Why We Need A Cardiovascular Risk Model Exclusively For Type 1 Diabetes

I published this post last October on my personal blog (see here for details), but it seems that today, a number of bloggers have jumped on the bandwagon due to The New York Times article published in this morning’s edition entitled “Looking Past Blood Sugar to Survive With Diabetes”. Similarly, The Wall Street Journal’s Health Blog went even further, suggesting that statins be considered a class of “diabetes drug”. However, once again, in the rush to cover the story, many are overlooking that type 1 and type 2 diabetes are not the same disease, and have different risk factors for complications, including cardiovascular disease.

An October 17, 2006 Reuters article published provided some disturbing (although unsurprising) statistics which I felt were worth sharing. The study (available at the online journal Public Library of Science) showed that elderly participants with diabetes were twice as likely to die from cardiovascular disease as non-diabetics, and that the risk was particularly high for patients who treated their disease with insulin injections. Researchers also found that participants who were taking insulin were six times more likely to die from infectious diseases or kidney failure than non-diabetic participants. Women treated with insulin had a particularly high mortality risk.

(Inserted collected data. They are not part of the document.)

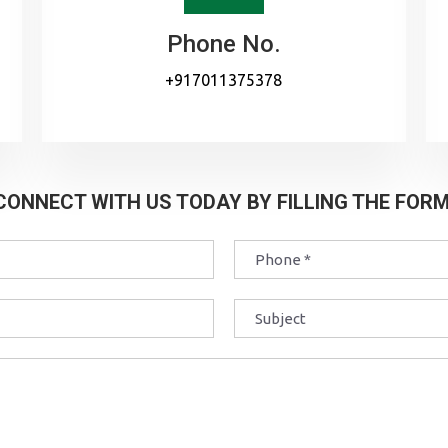
Phone No.
+917011375378
CONNECT WITH US TODAY BY FILLING THE FORM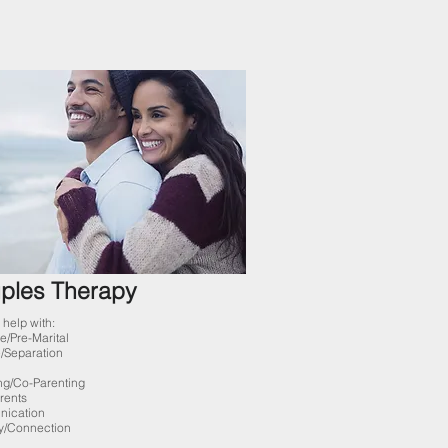
ples Therapy
help with:
e/Pre-
Marital
/
Separation
ng/Co-Parenting
rents
ication
y/Connection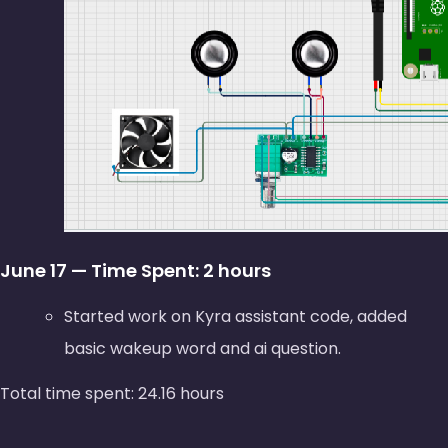
June 17 — Time Spent: 2 hours
Started work on Kyra assistant code, added
basic wakeup word and ai question.
Total time spent: 24.16 hours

The researchers noted that their results were adjusted for factors already known to affect heart disease risk including smoking, alcohol consumption and cholesterol levels, which is indeed useful. However, their study failed to acknowledge whether they even examined whether there were any clinical differences observed between type 1 and type 2 diabetes. We do know, however, that only 194 of 5,372 participants (3.3% of the cohort) with diabetes treated their condition with insulin only, so we can probably assume this tiny segment represented patients with type 1 diabetes.

In early 2006, researchers found that cardiodvascular risk models are not predictive for patients with type 1 diabetes; because risk models only exist for the general population, and patients with type 2 diabetes. In addition, last year researchers at UC Davis Medical Center in Sacramento, CA reported that the cause of cardiovascular inflammation in patients with type 1 diabetes appears to be autoimmunity, not the risk factors often observed in type 2 patients, which frequently includes hypertension and obesity.

The researchers noted that a major limitation of this particular study was the fact that participants on insulin may have had greater duration of diabetes since most patients with type 1 diabetes (which requires insulin treatment) are diagnosed at much younger ages than the typical type 2 patient. The editors also noted that elderly people often receive less-intensive treatment of risk factors for heart disease, such as high blood pressure and cholesterol, than younger people.

But perhaps even more important is the fact that it is probably time for researchers to do a comprehensive cardiovascular risk prediction model for type 1 diabetes because risk factors including younger age at diabetes onset and presence of diabetes complications are not considered in the existing models. With all the money being poured into such unnecessary studies as the effects of chili consumption on postprandial glucose insulin, and energy metabolism, or maybe lifestyle intervention associated with a lower prevalence of urinary incontinence (I kid you not, these were genuine studies published in prominent scientific and medical journals - read them for yourself using the links provided) it is about time researchers put their efforts (and our money) into something that might possibly benefit the type 1 diabetes community.

I sincerely hope that the NIH/NIDDK, JDRF and others are reading my recommendations on what types of studies they should be pursuing! We need our own cardiovascular risk model!